NASA, in cooperation with IBM and research partners, introduced Surya – a new model of the Artificial Intelligence Foundation, designed for the analysis and forecasting of the Sun's activity. Trained on nine years of continuous data from the NASA sunny dynamics observatory, Surya shows how advanced AI can transform heliophysics and weather prediction in space.
Surya uses the architecture of the foundation model, which learns directly from raw solar data, and does not require wide labeling. Its design combines layers of spectral blocks with a long -term transformer spine, enabling it to detect both long -term solar cycles and short -term phenomena, such as sunny spots and flares.
Preliminary reference points indicate that Surya improves the accuracy of the forecasting of the sun's flame by up to 16 percent compared to previous models. It can generate visual forecasts two hours in advance and forecast the speed of solar wind to four days forward. These possibilities are provided by valuable tools for predicting weather events in space, which can affect satellites, energy networks, navigation systems and human space flight.
Surya was approved in four basic research tasks:
- Active forecasting of the appearance of the region-generation of 24-hour forecasts of new sunny regions.
- Sunny flare forecasting – estimating the probability of the main flares during the next day.
- Forecasting sun wind speed – forecasting the conditions of solar wind critical for satellites and mesh stability.
- EUV Spectra forecasting – mapping sun radiation to better understand its impact on the atmosphere of the Earth.
The versatility of the model emphasizes its potential not only for heliophysics, but also for other scientific fields. Its architecture and methodology can be adapted to planetary learning, land observation and more.
Surya was developed as part of the NASA and Advanced Concepts Team (IMPACT) in the Marshall Space Flight Center as part of the wider AI AI initiative for science. The project included NASA centers, IBM Research, Southwest Research Institute, Seti Institute and universities in the United States.
The required development required overcoming significant challenges, including memory restrictions and the need to combine frequencies with modeling of time ranks. By integrating the specialist knowledge of both AI engineers and heliophysics, the team created a model capable of learning minor spatial details, while capturing long -term time dynamics.
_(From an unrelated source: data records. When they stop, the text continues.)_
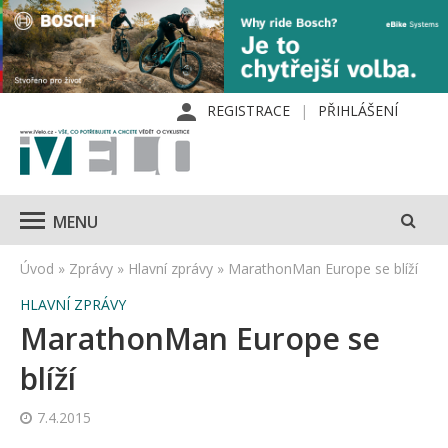
REGISTRACE
PŘIHLÁŠENÍ
MENU
Úvod
»
Zprávy
»
Hlavní zprávy
»
MarathonMan Europe se blíží
HLAVNÍ ZPRÁVY
MarathonMan Europe se
blíží
7.4.2015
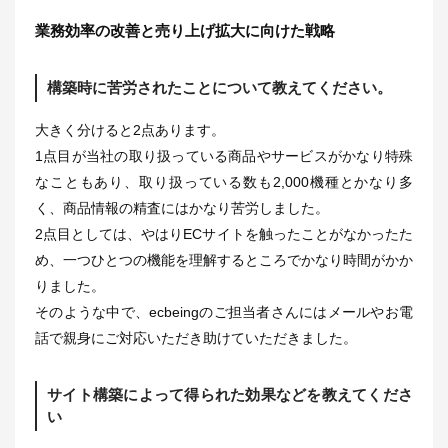
業務効率の改善と売り上げ拡大に向けた戦略
構築時に苦労されたことについて教えてください。
大きく分けると2点あります。
1点目が当社の取り扱っている商品やサービスがかなり特殊
なこともあり、取り扱っている数も2,000機種とかなり多
く、商品情報の精査にはかなり苦労しました。
2点目としては、やはりECサイトを触ったことがなかったた
め、一つひとつの機能を理解するところでかなり時間がかか
りました。
そのような中で、ecbeingのご担当者さんにはメールやお電
話で親身にご対応いただき助けていただきました。
サイト構築によって得られた効果などを教えてくださ
い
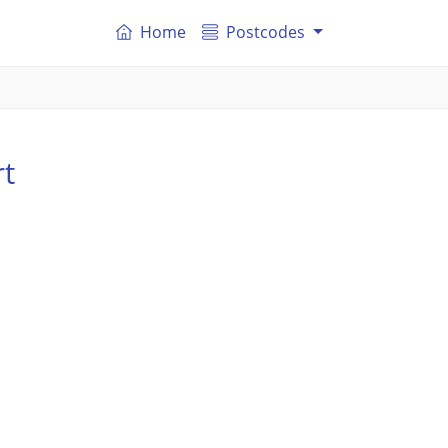
Home
Postcodes
rt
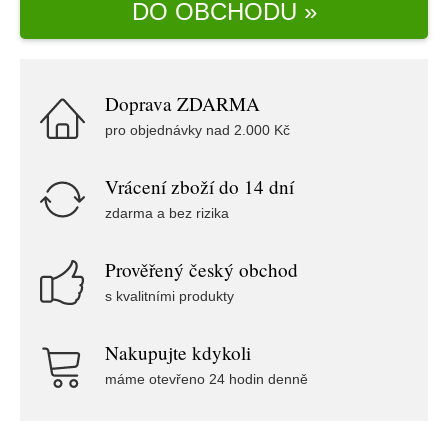
DO OBCHODU »
Doprava ZDARMA
pro objednávky nad 2.000 Kč
Vrácení zboží do 14 dní
zdarma a bez rizika
Prověřený český obchod
s kvalitními produkty
Nakupujte kdykoli
máme otevřeno 24 hodin denně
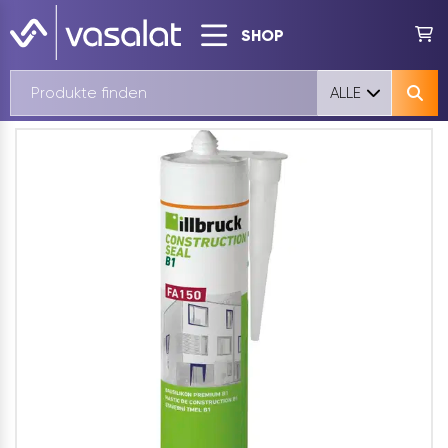
SHOP
ALLE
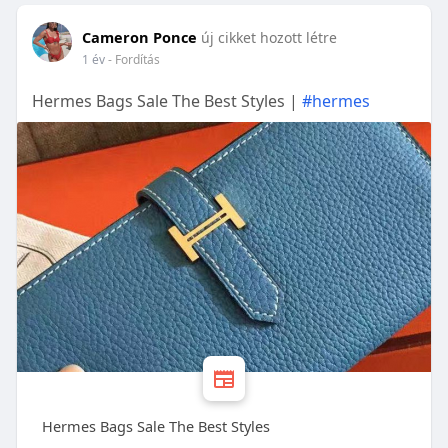
Cameron Ponce
új cikket hozott létre
1 év
- Fordítás
Hermes Bags Sale The Best Styles |
#hermes
Hermes Bags Sale The Best Styles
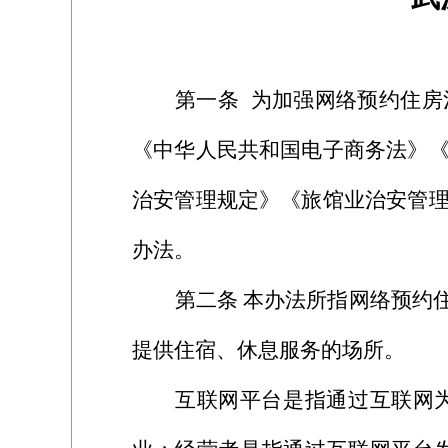
第一条
为加强网络预约住房
《中华人民共和国电子商务法》
治安管理规定》《旅馆业治安管
办法。
第二条
本办法所指网络预约
提供住宿、休息服务的场所。
互联网平台是指通过互联网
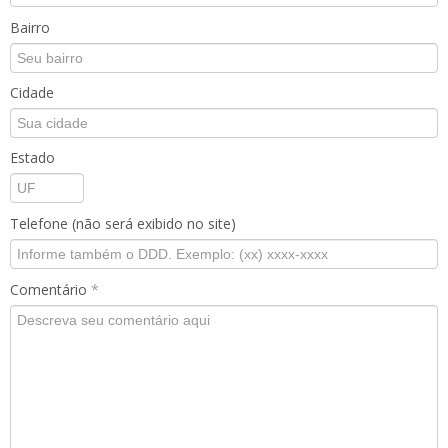
Bairro
Cidade
Estado
Telefone (não será exibido no site)
Comentário
*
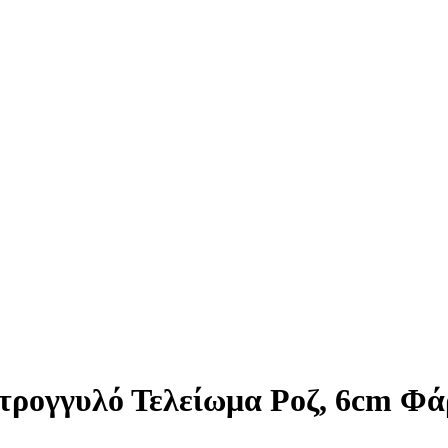
ρογγυλό Τελείωμα Ροζ, 6cm Φά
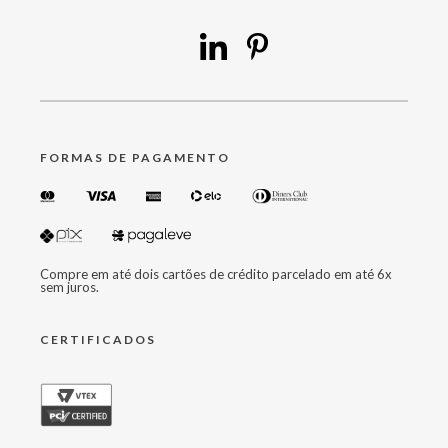
FORMAS DE PAGAMENTO
Compre em até dois cartões de crédito parcelado em até 6x
sem juros.
CERTIFICADOS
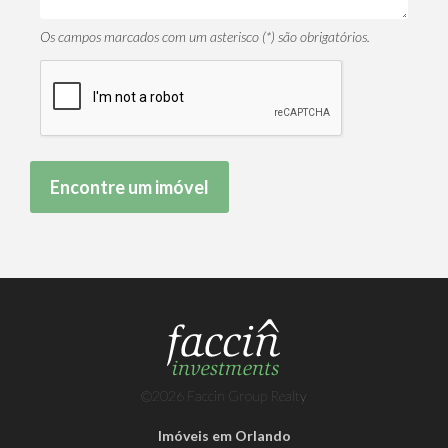
Os campos marcados com um asterisco (*) são obrigatórios.
©2026 Faccin Group Realty
Imóveis em Orlando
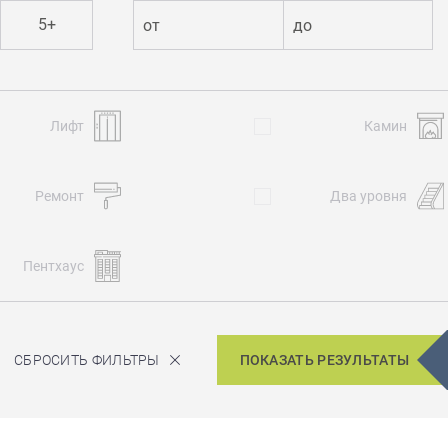
5+
от
до
Лифт
Камин
Ремонт
Два уровня
Пентхаус
СБРОСИТЬ ФИЛЬТРЫ
ПОКАЗАТЬ РЕЗУЛЬТАТЫ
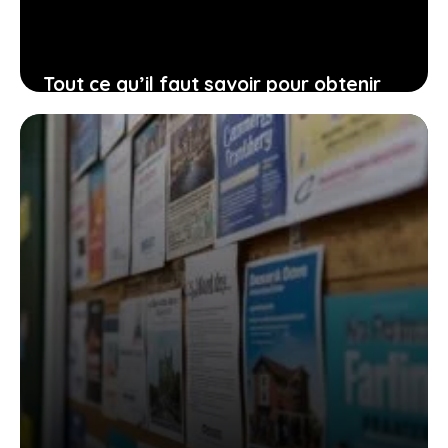
Tout ce qu’il faut savoir pour obtenir
un prêt travaux rapidement sans se
précipiter
31 juillet 2026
Both the Surya model and its training sets are available Hugging AND GirubEnsuring open access to researchers, teachers and students around the world. The training process was supported by the National Artificial Intelligence Research Resource Pilot, an initiative directed by the National Science Foundation, with computing infrastructure provided by NVIDIA and other partners.
In addition to the role in the development of Heliophysics, Surya also supports sustainable development by strengthening the resistance of technologies that undergo modern society. Accurate weather forecasts in space help protect renewable energy infrastructure, energy networks and global communication systems against sun disturbances, reducing the risk of expensive failures and environmental impact on the part of damaged equipment. In this way, solar forecasting based on AI indirectly contributes to the stability of energy networks and wider goals of green technology.
Surya is part of a wider AI “5+1” strategy, which aims to develop foundation models for each of the main fields of NASA science with a large language model to combine them. By embedding specialist scientific knowledge directly in advanced AI systems, NASA creates tools that accelerate discovery, improve forecasts and strengthen the risk resistance associated with weather in space.